» What the exercise asks: Nothing in the records may change. Output them all exactly.

Source records:

******************************

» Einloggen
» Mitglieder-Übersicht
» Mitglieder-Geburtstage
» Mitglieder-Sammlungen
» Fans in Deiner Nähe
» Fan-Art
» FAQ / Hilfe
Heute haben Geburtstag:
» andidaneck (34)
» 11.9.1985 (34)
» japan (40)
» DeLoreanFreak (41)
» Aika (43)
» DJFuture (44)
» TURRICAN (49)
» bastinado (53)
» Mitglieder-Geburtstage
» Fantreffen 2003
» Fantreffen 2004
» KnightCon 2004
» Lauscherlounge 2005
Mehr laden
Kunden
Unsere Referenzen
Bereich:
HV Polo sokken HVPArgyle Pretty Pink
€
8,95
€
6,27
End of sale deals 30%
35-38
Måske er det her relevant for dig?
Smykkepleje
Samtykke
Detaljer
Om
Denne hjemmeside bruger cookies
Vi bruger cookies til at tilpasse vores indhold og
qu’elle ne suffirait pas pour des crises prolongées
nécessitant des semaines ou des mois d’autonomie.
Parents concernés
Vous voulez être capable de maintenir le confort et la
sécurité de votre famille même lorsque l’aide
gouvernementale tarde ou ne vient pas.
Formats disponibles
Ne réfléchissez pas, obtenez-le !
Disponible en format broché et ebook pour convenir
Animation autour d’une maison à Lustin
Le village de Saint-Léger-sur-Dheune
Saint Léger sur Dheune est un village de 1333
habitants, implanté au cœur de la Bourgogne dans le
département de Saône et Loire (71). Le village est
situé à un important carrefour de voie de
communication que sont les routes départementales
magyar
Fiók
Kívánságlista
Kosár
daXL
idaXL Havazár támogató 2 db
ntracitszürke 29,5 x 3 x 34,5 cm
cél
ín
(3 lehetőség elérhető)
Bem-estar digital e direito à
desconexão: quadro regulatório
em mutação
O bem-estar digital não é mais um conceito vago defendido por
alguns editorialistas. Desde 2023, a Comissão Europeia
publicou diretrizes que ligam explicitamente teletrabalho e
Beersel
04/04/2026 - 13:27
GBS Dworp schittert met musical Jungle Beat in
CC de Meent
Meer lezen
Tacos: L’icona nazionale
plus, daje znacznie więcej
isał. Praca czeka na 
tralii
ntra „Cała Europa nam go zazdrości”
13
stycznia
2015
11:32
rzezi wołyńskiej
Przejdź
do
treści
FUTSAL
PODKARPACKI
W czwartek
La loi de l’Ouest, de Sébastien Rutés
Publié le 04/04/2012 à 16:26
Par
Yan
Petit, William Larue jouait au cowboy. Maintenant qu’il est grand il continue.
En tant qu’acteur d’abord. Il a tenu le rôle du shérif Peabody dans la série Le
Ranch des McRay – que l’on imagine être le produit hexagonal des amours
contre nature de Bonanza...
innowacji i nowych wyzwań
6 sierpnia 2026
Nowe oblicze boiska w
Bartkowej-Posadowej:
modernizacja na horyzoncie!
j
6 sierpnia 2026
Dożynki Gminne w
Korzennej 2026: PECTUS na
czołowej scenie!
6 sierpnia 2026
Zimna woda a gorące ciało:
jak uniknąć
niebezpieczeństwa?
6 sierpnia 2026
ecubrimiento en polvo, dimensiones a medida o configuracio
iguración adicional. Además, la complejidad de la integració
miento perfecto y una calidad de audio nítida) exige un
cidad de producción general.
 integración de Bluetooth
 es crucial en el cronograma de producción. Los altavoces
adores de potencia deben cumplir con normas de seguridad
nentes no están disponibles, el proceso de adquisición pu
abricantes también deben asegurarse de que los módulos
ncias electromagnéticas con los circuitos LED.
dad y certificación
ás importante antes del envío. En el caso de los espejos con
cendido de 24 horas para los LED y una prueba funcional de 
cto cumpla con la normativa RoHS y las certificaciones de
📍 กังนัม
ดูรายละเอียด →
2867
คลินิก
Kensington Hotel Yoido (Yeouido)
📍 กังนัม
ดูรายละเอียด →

******************************

» Exercise answer:
» Einloggen
» Mitglieder-Übersicht
» Mitglieder-Geburtstage
» Mitglieder-Sammlungen
» Fans in Deiner Nähe
» Fan-Art
» FAQ / Hilfe
Heute haben Geburtstag:
» andidaneck (34)
» 11.9.1985 (34)
» japan (40)
» DeLoreanFreak (41)
» Aika (43)
» DJFuture (44)
» TURRICAN (49)
» bastinado (53)
» Mitglieder-Geburtstage
» Fantreffen 2003
» Fantreffen 2004
» KnightCon 2004
» Lauscherlounge 2005
Mehr laden
Kunden
Unsere Referenzen
Bereich:
HV Polo sokken HVPArgyle Pretty Pink
€
8,95
€
6,27
End of sale deals 30%
35-38
Måske er det her relevant for dig?
Smykkepleje
Samtykke
Detaljer
Om
Denne hjemmeside bruger cookies
Vi bruger cookies til at tilpasse vores indhold og
qu’elle ne suffirait pas pour des crises prolongées
nécessitant des semaines ou des mois d’autonomie.
Parents concernés
Vous voulez être capable de maintenir le confort et la
sécurité de votre famille même lorsque l’aide
gouvernementale tarde ou ne vient pas.
Formats disponibles
Ne réfléchissez pas, obtenez-le !
Disponible en format broché et ebook pour convenir
Animation autour d’une maison à Lustin
Le village de Saint-Léger-sur-Dheune
Saint Léger sur Dheune est un village de 1333
habitants, implanté au cœur de la Bourgogne dans le
département de Saône et Loire (71). Le village est
situé à un important carrefour de voie de
communication que sont les routes départementales
magyar
Fiók
Kívánságlista
Kosár
daXL
idaXL Havazár támogató 2 db
ntracitszürke 29,5 x 3 x 34,5 cm
cél
ín
(3 lehetőség elérhető)
Bem-estar digital e direito à
desconexão: quadro regulatório
em mutação
O bem-estar digital não é mais um conceito vago defendido por
alguns editorialistas. Desde 2023, a Comissão Europeia
publicou diretrizes que ligam explicitamente teletrabalho e
Beersel
04/04/2026 - 13:27
GBS Dworp schittert met musical Jungle Beat in
CC de Meent
Meer lezen
Tacos: L’icona nazionale
plus, daje znacznie więcej
isał. Praca czeka na 
tralii
ntra „Cała Europa nam go zazdrości”
13
stycznia
2015
11:32
rzezi wołyńskiej
Przejdź
do
treści
FUTSAL
PODKARPACKI
W czwartek
La loi de l’Ouest, de Sébastien Rutés
Publié le 04/04/2012 à 16:26
Par
Yan
Petit, William Larue jouait au cowboy. Maintenant qu’il est grand il continue.
En tant qu’acteur d’abord. Il a tenu le rôle du shérif Peabody dans la série Le
Ranch des McRay – que l’on imagine être le produit hexagonal des amours
contre nature de Bonanza...
innowacji i nowych wyzwań
6 sierpnia 2026
Nowe oblicze boiska w
Bartkowej-Posadowej:
modernizacja na horyzoncie!
j
6 sierpnia 2026
Dożynki Gminne w
Korzennej 2026: PECTUS na
czołowej scenie!
6 sierpnia 2026
Zimna woda a gorące ciało:
jak uniknąć
niebezpieczeństwa?
6 sierpnia 2026
ecubrimiento en polvo, dimensiones a medida o configuracio
iguración adicional. Además, la complejidad de la integració
miento perfecto y una calidad de audio nítida) exige un
cidad de producción general.
 integración de Bluetooth
 es crucial en el cronograma de producción. Los altavoces
adores de potencia deben cumplir con normas de seguridad
nentes no están disponibles, el proceso de adquisición pu
abricantes también deben asegurarse de que los módulos
ncias electromagnéticas con los circuitos LED.
dad y certificación
ás importante antes del envío. En el caso de los espejos con
cendido de 24 horas para los LED y una prueba funcional de 
cto cumpla con la normativa RoHS y las certificaciones de
📍 กังนัม
ดูรายละเอียด →
2867
คลินิก
Kensington Hotel Yoido (Yeouido)
📍 กังนัม
ดูรายละเอียด →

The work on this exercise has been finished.